Despite her rather dramatic proclamations of power against both Antoinette and Rochester, Christophine disappears from the novel in a rather abrupt exit. The same way Christophine subverts the subordination from the coupled narrators, she refuses to exit the physical periphery to enter the center: England. In the culmination of her fight with Rochester, Christophine proclaims, “‘Read and write I don’t know. Other things I know,’” to which her arch in the novel concludes, “She walked away without looking back” (Rhys 97). Christophine’s adamant profession of her lack of literacy—something often attributed to intelligence and knowledge—does not capture her ignorance, but rather reveals a knowledge of her own limits. By confessing to her deficit, Christophine reclaims her lack of understanding and instead propels her assertion “other things I know.” This brief yet poignant moment establishes Christophine’s certainty in her role throughout the novel, while the short syntax resonates “know” at the closing of the sentence, solidifying Christophine’s rebellious confidence. Furthermore, it asserts a sense of wisdom and understanding to her action of “walk[ing] away.” It is this definitive past tense: “she walked away” that ultimately becomes Christophine’s most powerful act of defiance. Without so much as “looking back,” she is able to refuse a physical presence once the white narrators leave for England, instead adhering to her margin as “a site one stays in, clings to even… to see and create, to imagine alternatives, new worlds” (hooks 207).
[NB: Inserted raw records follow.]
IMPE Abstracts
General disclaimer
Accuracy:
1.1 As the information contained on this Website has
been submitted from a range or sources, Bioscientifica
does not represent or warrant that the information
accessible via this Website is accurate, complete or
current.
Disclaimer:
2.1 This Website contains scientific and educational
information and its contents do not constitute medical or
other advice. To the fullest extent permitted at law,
Therefore, she is not driven out but rather consciously elects to leave once the novel’s setting migrates to the center in her ultimate act of defiance.
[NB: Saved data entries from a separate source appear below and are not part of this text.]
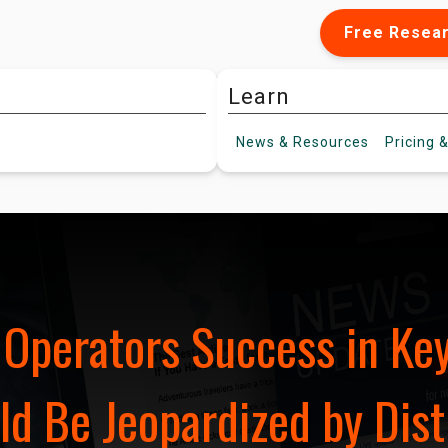
Free Resea
Learn
News &
Resources
Pricing
&
r Operators Success in K
d Be Jeopardized by Dist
Throughout Wide Sargasso Sea, the character of Christophine subverts the hegemonic powers that aim to subjugate her in order to demonstrate the capacity of passive resistance. While her outright verbal defiance of Antoinette and Rochester directly undermines capitalist and patriarchal standards, her subtle behavioral resistances illustrate the power she culminates through her own marginalization. Despite the subservient act of cleaning, she resists through language Rochester deems abhorrent, and despite the silencing moment of her exit, she voices her dissent by refusing presence once the narration reaches England. This defiance ultimately portrays the complexities that define Christophine’s suppression, highlighting her disruption of colonial powers and her use of the margin as a site of rebellious discourse.